50 Jahre später
Nächstes Jahr (2018) ist es soweit: Die Rebellion liegt ein halbes Jahrhundert in der Vergangenheit.
Es begann vor 50 Jahren ursprünglich als Protest gegen den Krieg der USA in Vietnam und entwickelte sich alsbald explosionsartig zu einer gesellschaftspolitischen Bewegung, die (zumindest im damaligen West-Deutschland) die nationalsozialistische Vergangenheit der Väter endlich aufarbeiten wollte und in einem Aufwasch auch gleich das einengende Korsett der bisherigen gesellschaftlichen Konventionen über Bord schmeißen wollte.
Antiautoritär, kritisch, links und kreativ: Der Mythos der 68er.
Alles muss raus! Kein Stein sollte auf dem anderen bleiben.
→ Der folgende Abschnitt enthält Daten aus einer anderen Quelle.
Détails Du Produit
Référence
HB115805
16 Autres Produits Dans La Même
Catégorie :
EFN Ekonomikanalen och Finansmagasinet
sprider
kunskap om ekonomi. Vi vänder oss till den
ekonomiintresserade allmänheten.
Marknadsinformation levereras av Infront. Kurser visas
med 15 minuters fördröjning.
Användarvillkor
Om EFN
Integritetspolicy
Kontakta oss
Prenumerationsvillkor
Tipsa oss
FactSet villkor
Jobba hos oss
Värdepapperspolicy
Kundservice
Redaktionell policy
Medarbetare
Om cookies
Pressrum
Alles wurde hinterfragt und auf seine Tauglichkeit für ein, von gesellschaftlichen Zwängen und Unterdrückung befreites, neues Leben, überprüft. Neue Modelle des Arbeitens, der Erziehung, des Wohnens, des Lernens, des Diskutierens, der Beteiligung wurden als Gegenentwurf theoretisch entwickelt und in der Praxis erprobt.
Nie war die junge Republik aufgewühlter und im besten Sinne experimentierfreudiger und kreativer als in jenen Jahren.
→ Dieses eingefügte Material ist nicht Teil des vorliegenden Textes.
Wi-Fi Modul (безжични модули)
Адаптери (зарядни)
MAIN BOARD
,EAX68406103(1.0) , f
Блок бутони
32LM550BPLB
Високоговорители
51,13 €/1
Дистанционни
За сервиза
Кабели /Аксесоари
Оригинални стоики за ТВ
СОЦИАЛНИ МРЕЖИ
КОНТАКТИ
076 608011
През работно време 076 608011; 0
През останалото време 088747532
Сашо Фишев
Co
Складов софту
Und so wundert es auch nicht, dass es aus jener Zeit eine Unmenge an Fotomaterial gibt, das uns eindrucksvoll, manchmal banal, meistens ernsthaft, oft aber auch einfach nur witzig einen Blick zurück erlaubt. Fünfzig Jahre zurück in eine Zeit, die wie keine andere zuvor und wie keine andere danach die Republik verändert hat und am Ende im „Deutschen Herbst“ Ende der 70er Jahre ihren dramatischen Höhepunkt fand.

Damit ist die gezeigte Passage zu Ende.